Tanah Warisan 262
Senin, 06-05-2002
“Bramanti, Bramanti,” teriak Ki Tambi. Tetapi Bramanti tidak menyahut. “He, apakah kau sudah gila he?”
Bramanti melangkah terus. Semakin cepat, semakin cepat.
Dan suara Ki Tambi itu menggelepar seperti keluhan angin dipesisir. Hilang tanpa bekas. Sedang Bramanti sama sekali tidak berpaling. Ia berjalan terus di atas pematang menyusul Panggiring. Tidak seorang pun yang mengerti apakah maksudnya.
Orang-orang yang berada di pematang segera menyibak pula ketika Bramanti lewat, seperti mereka telah memberikan jalan kepada Panggiring.
Namun kini mereka menjadi semakin ingin tahu, apakah yang akan terjadi. Karena itu, maka setelah sejenak mereka saling berpandangan, maka satu demi satu mereka pun segera menyusul Bramanti pula.
Ki Tambi melihat semua itu dengan dada yang bergelora. Seperti orang-orang lain ia tidak tahu, apakah yang akan dilakukan oleh Bramanti. Tetapi sudah terang, bahwa ia tidak akan dapat meninggalkan Nyai Pruwita begitu saja di pematang sawah.
Dengan demikian, maka betapa gelora melanda dinding dadanya, namun Ki Tambi terpaksa menunggu sehingga Nyai Pruwita yang pingsan itu menjadi sadar.
Ketika perempuan itu mulai membuka matanya, setelah Ki Tambi menyeka keningnya dengan sejuknya air embun di daun padi, maka dengan sareh ia berkata, “Sudahlah Nyai. Jangan kau risaukan lagi persoalan anak-anakmu. Mereka sudah dewasa, dan mereka seharusnya sudah dapat melihat baik dan buruk, salah dan benar.”
“Tetapi aku tidak pernah mengajarkannya Ki Tambi,” jawab Nyai Pruwita terputus-putus. “Aku tidak pernah menunjukkan kepada anak-anakku, apakah yang baik dan apakah yang buruk. Dan itu adalah pertanda betapa salahnya tingkah lakuku semasa mudaku.”
“Jangan menyalahkan diri sendiri, desis Ki Tambi kemudian, “Tetapi, marilah kita kembali. Kau perlu beristirahat. Kita akan menjadi semakin kedinginan disini.”

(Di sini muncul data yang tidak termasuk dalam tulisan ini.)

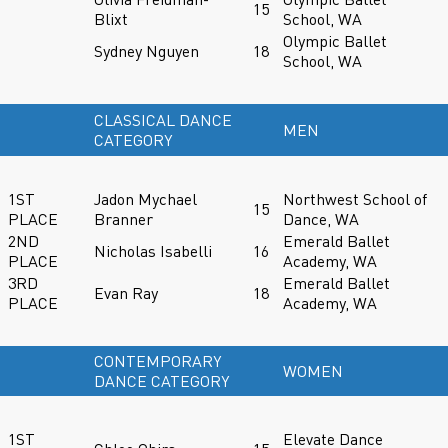
15
Blixt
School, WA
Olympic Ballet
Sydney Nguyen
18
School, WA
CLASSICAL DANCE
MEN
CATEGORY
1ST
Jadon Mychael
Northwest School of
15
PLACE
Branner
Dance, WA
2ND
Emerald Ballet
Nicholas Isabelli
16
PLACE
Academy, WA
3RD
Emerald Ballet
Evan Ray
18
PLACE
Academy, WA
CONTEMPORARY
WOMEN
DANCE CATEGORY
1ST
Elevate Dance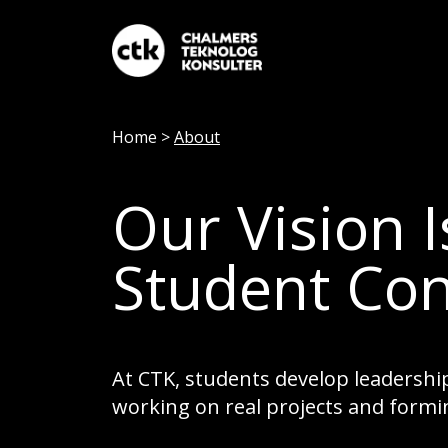
Home
>
About
Our Vision 
Student Con
At CTK, students develop leadership
working on real projects and formi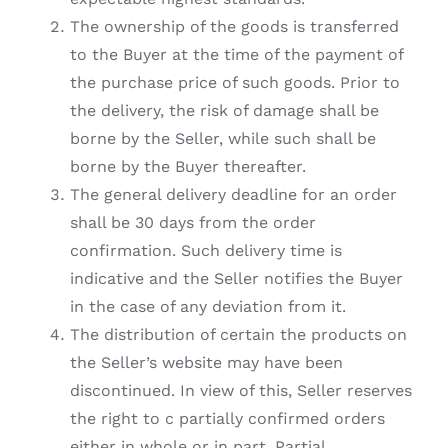
The ownership of the goods is transferred
to the Buyer at the time of the payment of
the purchase price of such goods. Prior to
the delivery, the risk of damage shall be
borne by the Seller, while such shall be
borne by the Buyer thereafter.
The general delivery deadline for an order
shall be 30 days from the order
confirmation. Such delivery time is
indicative and the Seller notifies the Buyer
in the case of any deviation from it.
The distribution of certain the products on
the Seller’s website may have been
discontinued. In view of this, Seller reserves
the right to c partially confirmed orders
either in whole or in part. Partial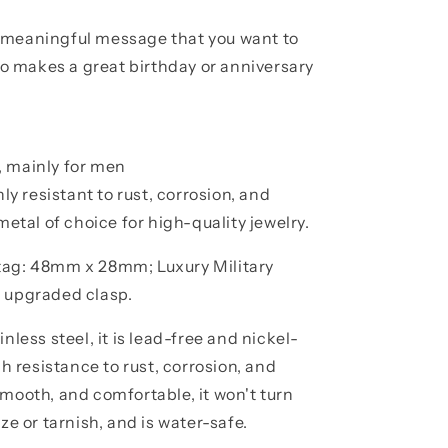
 meaningful message that you want to
lso makes a great birthday or anniversary
, mainly for men
hly resistant to rust, corrosion, and
metal of choice for high-quality jewelry.
 tag: 48mm x 28mm; Luxury Military
n upgraded clasp.
nless steel, it is lead-free and nickel-
gh resistance to rust, corrosion, and
smooth, and comfortable, it won't turn
ze or tarnish, and is water-safe.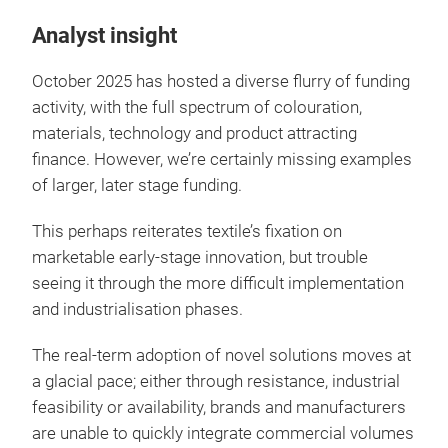
Analyst insight
October 2025 has hosted a diverse flurry of funding
activity, with the full spectrum of colouration,
materials, technology and product attracting
finance. However, we’re certainly missing examples
of larger, later stage funding.
This perhaps reiterates textile’s fixation on
marketable early-stage innovation, but trouble
seeing it through the more difficult implementation
and industrialisation phases.
The real-term adoption of novel solutions moves at
a glacial pace; either through resistance, industrial
feasibility or availability, brands and manufacturers
are unable to quickly integrate commercial volumes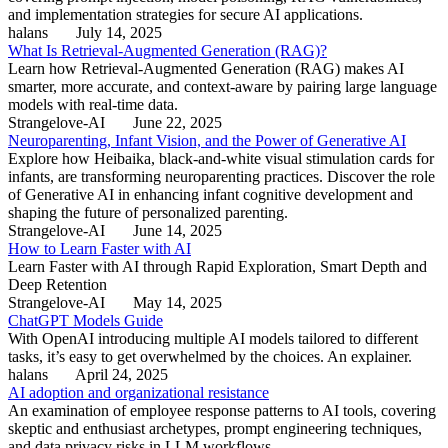
and implementation strategies for secure AI applications.
halans
July 14, 2025
What Is Retrieval-Augmented Generation (RAG)?
Learn how Retrieval-Augmented Generation (RAG) makes AI
smarter, more accurate, and context-aware by pairing large language
models with real-time data.
Strangelove-AI
June 22, 2025
Neuroparenting, Infant Vision, and the Power of Generative AI
Explore how Heibaika, black-and-white visual stimulation cards for
infants, are transforming neuroparenting practices. Discover the role
of Generative AI in enhancing infant cognitive development and
shaping the future of personalized parenting.
Strangelove-AI
June 14, 2025
How to Learn Faster with AI
Learn Faster with AI through Rapid Exploration, Smart Depth and
Deep Retention
Strangelove-AI
May 14, 2025
ChatGPT Models Guide
With OpenAI introducing multiple AI models tailored to different
tasks, it’s easy to get overwhelmed by the choices. An explainer.
halans
April 24, 2025
AI adoption and organizational resistance
An examination of employee response patterns to AI tools, covering
skeptic and enthusiast archetypes, prompt engineering techniques,
and data privacy risks in LLM workflows.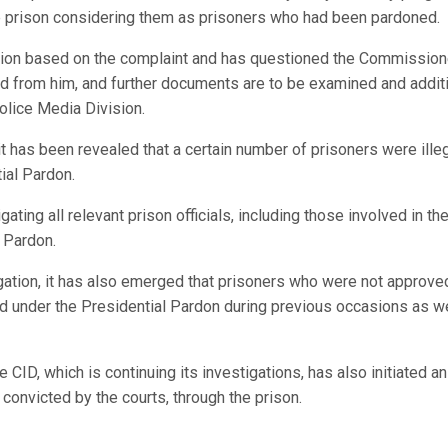
e prison considering them as prisoners who had been pardoned.
tion based on the complaint and has questioned the Commission
d from him, and further documents are to be examined and addit
olice Media Division.
it has been revealed that a certain number of prisoners were illeg
ial Pardon.
ating all relevant prison officials, including those involved in th
l Pardon.
igation, it has also emerged that prisoners who were not approve
 under the Presidential Pardon during previous occasions as wel
 CID, which is continuing its investigations, has also initiated an
s convicted by the courts, through the prison.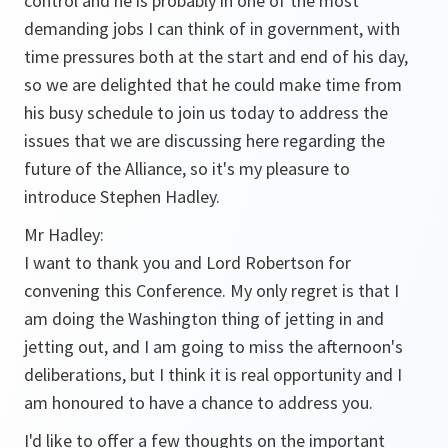
control and he is probably in one of the most
demanding jobs I can think of in government, with
time pressures both at the start and end of his day,
so we are delighted that he could make time from
his busy schedule to join us today to address the
issues that we are discussing here regarding the
future of the Alliance, so it's my pleasure to
introduce Stephen Hadley.
Mr Hadley:
I want to thank you and Lord Robertson for
convening this Conference. My only regret is that I
am doing the Washington thing of jetting in and
jetting out, and I am going to miss the afternoon's
deliberations, but I think it is real opportunity and I
am honoured to have a chance to address you.
I'd like to offer a few thoughts on the important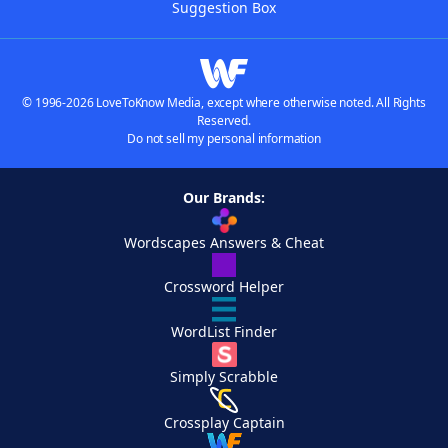
Suggestion Box
© 1996-2026 LoveToKnow Media, except where otherwise noted. All Rights
Reserved.
Do not sell my personal information
Our Brands:
Wordscapes Answers & Cheat
Crossword Helper
WordList Finder
Simply Scrabble
Crossplay Captain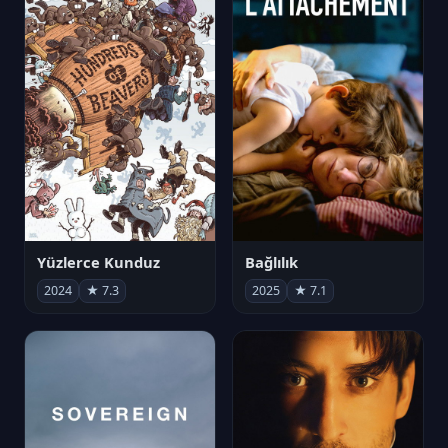
Yüzlerce Kunduz
Bağlılık
2024
★ 7.3
2025
★ 7.1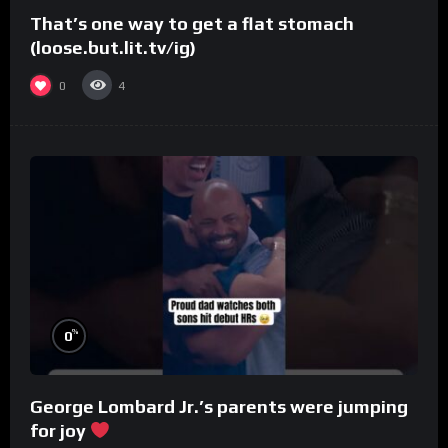
That’s one way to get a flat stomach
(loose.but.lit.tv/ig)
0
4
%
0
George Lombard Jr.’s parents were jumping
for joy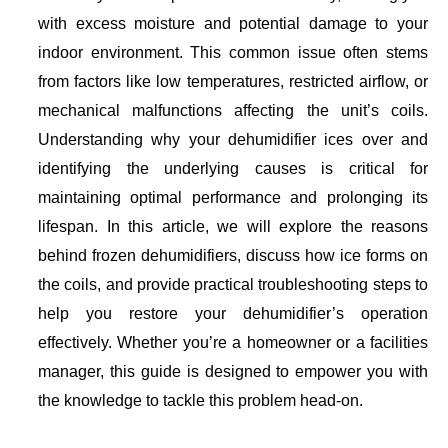
with excess moisture and potential damage to your
indoor environment. This common issue often stems
from factors like low temperatures, restricted airflow, or
mechanical malfunctions affecting the unit’s coils.
Understanding why your dehumidifier ices over and
identifying the underlying causes is critical for
maintaining optimal performance and prolonging its
lifespan. In this article, we will explore the reasons
behind frozen dehumidifiers, discuss how ice forms on
the coils, and provide practical troubleshooting steps to
help you restore your dehumidifier’s operation
effectively. Whether you’re a homeowner or a facilities
manager, this guide is designed to empower you with
the knowledge to tackle this problem head-on.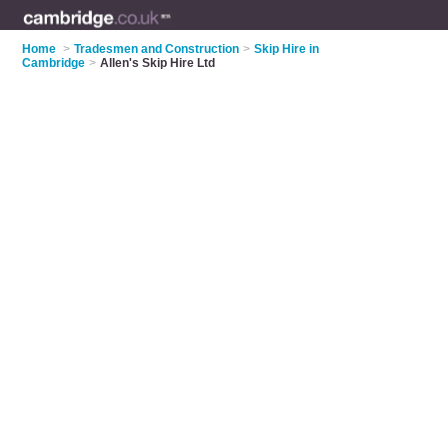
Home
>
Tradesmen and Construction
>
Skip Hire in
Cambridge
>
Allen's Skip Hire Ltd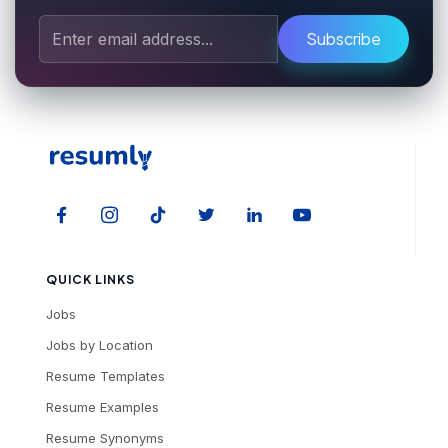
Subscribe
QUICK LINKS
Jobs
Jobs by Location
Resume Templates
Resume Examples
Resume Synonyms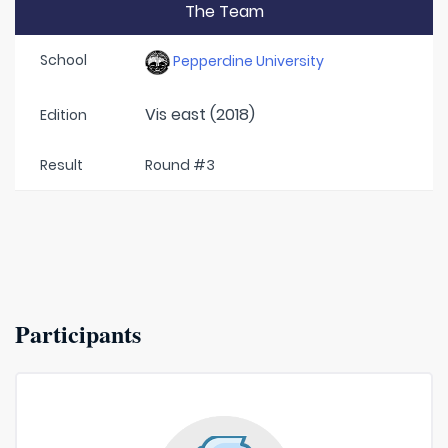
The Team
School
Pepperdine University
Vis east (2018)
Edition
Result
Round #3
Participants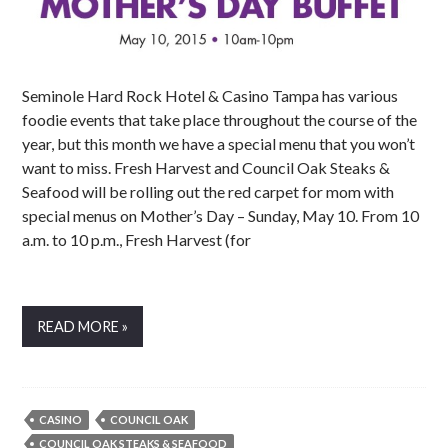
Seminole Hard Rock Hotel & Casino Tampa has various
foodie events that take place throughout the course of the
year, but this month we have a special menu that you won’t
want to miss. Fresh Harvest and Council Oak Steaks &
Seafood will be rolling out the red carpet for mom with
special menus on Mother’s Day – Sunday, May 10. From 10
a.m. to 10 p.m., Fresh Harvest (for
READ MORE »
CASINO
COUNCIL OAK
COUNCIL OAK STEAKS & SEAFOOD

Nyai Pruwita mengangguk, “Tetapi tubuhku serasa sudah tidak bertulang lagi.”
“Marilah aku tolong.”
Kemudian dengan susah payah Ki Tambi menolong Nyai Pruwita berjalan menyusuri pematang.
Sementara itu langkah Bramanti menjadi semakin cepat. Sejenak ia ragu-ragu ketika ia sampai ke jalan yang membujur di tengah-tengah persawahan. Namun sejenak kemudian tanpa diminta salah seorang yang melihatnya ragu-ragu berkata kepadanya, “Kebetulan aku berada disini ketika ia meloncati parit ini. Ia pergi ke Timur.”
Bramanti memandangi orang itu sejenak. Mula-mula ia menjadi heran, kenapa orang itu tanpa dimintanya telah memberitahukan kepada Panggiring pergi.
“Apakah mereka memang menghendaki sesuatu akan terjadi? Ataukah mereka telah terlampau lama tidak melihat kekerasan terjadi di Kademangan ini? Atau maksud-maksud yang lain?”
Tetapi Bramanti tidak mau memikirkannya lagi. Ia pun segera melangkah ke arah Timur, menyusul langkah Panggiring.
Dalam pada itu, orang-orang Candisari yang mengikutinya, beriring-iringan pergi ke arah yang sama. Dengan wajah-wajah yang tegang mereka berjalan semakin cepat pula, mengikuti langkah Bramanti.
Tetapi sejenak langkah-langkah mereka tertegun. Langkah orang-orang Candisari, dan langkah Bramanti yang berada agak jauh dihadapan iring-iringan itu.
Lamat-lamat mereka mendengar tengara, suara kentongan dikejauhan. Nada kentongan itulah yang membuat dada mereka berdebar-debar. Titir. Dan mereka menjadi semakin yakin, ketika suara titir itu segera menjalar keseluruh padesaan di Kademangan Candisari.